Solving Package Environments#

The libmambapy.solver submodule contains a generic API for solving requirements (MatchSpec) into a list of packages (PackageInfo) with no conflicting dependencies.

Note

Solving Package Environments can be cast as a Boolean satisfiability problem (SAT). Mamba currently only uses one SAT solver: LibSolv. For this reason, the generic interface has not been fully completed and users need to access the submodule libmambapy.solver.libsolv for certain types.

Populating the Package Database#

The first thing needed is a Database of all the packages and their dependencies. Packages are organised in repositories, described by a RepoInfo. This serves to resolve explicit channel requirements or channel priority. As such, the database constructor takes a set of ChannelResolveParams to work with Channel data internally (see the usage section on Channels for more information).

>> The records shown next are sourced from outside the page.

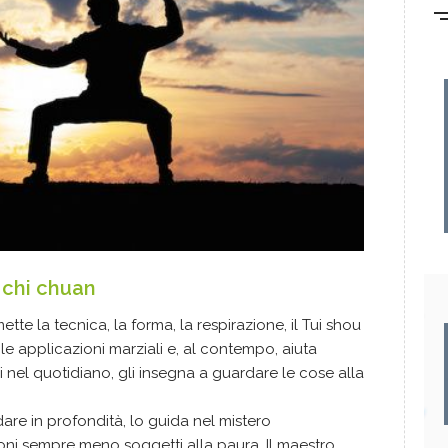
i chi chuan
ette la tecnica, la forma, la respirazione, il
Tui shou
 le applicazioni marziali e, al contempo, aiuta
ni nel quotidiano, gli insegna a guardare le cose alla
dare in profondità, lo guida nel mistero
zioni sempre meno soggetti alla paura. Il maestro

The first way to add a repository is from a list of PackageInfo using DataBase.add_repo_from_packages:

import libmambapy

channel_alias = libmambapy.specs.CondaURL.parse("https://conda.anaconda.org")

db = libmambapy.solver.libsolv.Database(
    libmambapy.specs.ChannelResolveParams(channel_alias=channel_alias)
)

repo1 = db.add_repo_from_packages(
    packages=[
        libmambapy.specs.PackageInfo(name="python", version="3.8", ...),
        libmambapy.specs.PackageInfo(name="pip", version="3.9", ...),
        ...,
    ],
    name="myrepo",
)

The second way of loading packages is through Conda’s repository index format repodata.json using DataBase.add_repo_from_repodata_json. This is meant for convenience, and is not a performant alternative to the former method, since these files grow large.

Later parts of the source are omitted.